What about you, my friends? Are you taking time to rest? Do you have a happy place—where your heart finds peace, and your soul is restored?


It’s an effort we’re commanded to make. Let us strive to find rest this week. 

Monday, July 17, 2017

Seeking Wise Counsel



Proverbs 12:15 says, “The way of a fool is right in his own eyes, but he who heeds counsel is wise.”

The Message Version of Proverbs 19:20-21 says, “Take good counsel and accept correction—that’s the way to live wisely and well.” 

Don’t we all want to be wise? Don’t we want to live well?

Listening to advice—namely, seeking wise counsel—is hard, but I’ve found that it’s essential in all areas of our life, especially in our marriages.

Howell and I were having dinner with three other couples a few months ago, all of whom had been married anywhere from ten to twenty years longer than we have. Somehow the topic of counseling came up, and every single one of us shared how counseling had positively impacted our marriages at one point or another.

I’ve been thinking about that since then. Some people might have a certain fear about counseling, especially marriage counseling. Maybe it feels like failure—and they want to keep holding on to the secret that their marriage is falling apart. Maybe it feels too personal—and they don’t want someone all up in their business.

Can I tell you the truth, dear friend?

It’s neither shameful nor scary.

Bringing your “stuff” into the light brings freedom and healing—and wise counsel becomes a balm to those broken places.

There’s something about an outside perspective that helps you see things in your marriage, in yourself, or in your spouse that you couldn’t have seen otherwise. And wise counselors have good tools to help us better understand each other.

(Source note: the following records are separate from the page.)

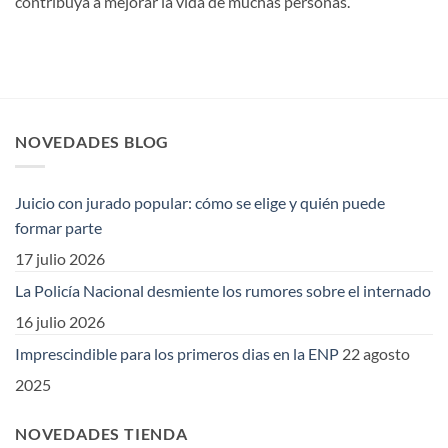
contribuya a mejorar la vida de muchas personas.
NOVEDADES BLOG
Juicio con jurado popular: cómo se elige y quién puede
formar parte
17 julio 2026
La Policía Nacional desmiente los rumores sobre el internado
16 julio 2026
Imprescindible para los primeros dias en la ENP
22 agosto
2025
NOVEDADES TIENDA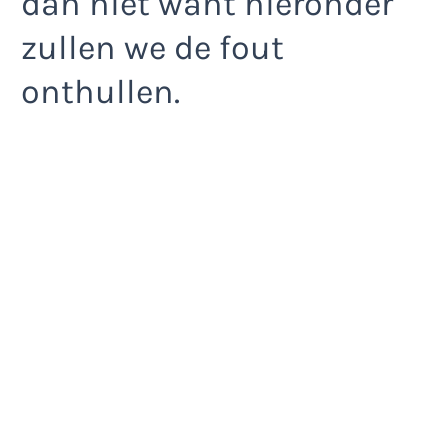
dan niet want hieronder
zullen we de fout
onthullen.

Howell and I went through some intense counseling early on, and I genuinely believe it set us up for a solid foundation. We learned so much about ourselves—as much as we learned about each other.

In those first few years of marriage, when we would argue, I would want to leave—the room, the house. Always, I wanted an escape. And Howell would say, “But Mary Ann said we should…”

And for whatever reason, that worked. (FYI: Mary Ann was our counselor. J) It’s not that she had a certain power over us, but when he said that, it would remind me of my behavior, where the root of it came from, what it meant to me, what it communicated to Howell—and I would remember, I don’t want to be this way. I don’t want to be the person who leaves in an argument, who can’t settle a disagreement, who can’t listen to wisdom. And so I would stay, and I would talk, and I would listen.

We have the power within us to choose how we behave. I suppose the second step of counseling is application, right?

Wise counsel comes in many forms—not only the professional kind (though it is a worthy investment!). You can also surround yourself with wise counsel—your parents, your mentors, your friends. Always, the Bible instructs us and gives us tools for how to live.

Even now, Howell and I seek wise counsel when we make big decisions, especially financial ones. We have people in our lives who speak truth to us, and we heed their advice.

If you’re struggling today—especially if your marriage feels like it’s failing, I encourage you to seek wise counsel and heed good advice. May it bring healing and freedom and restoration to your relationship.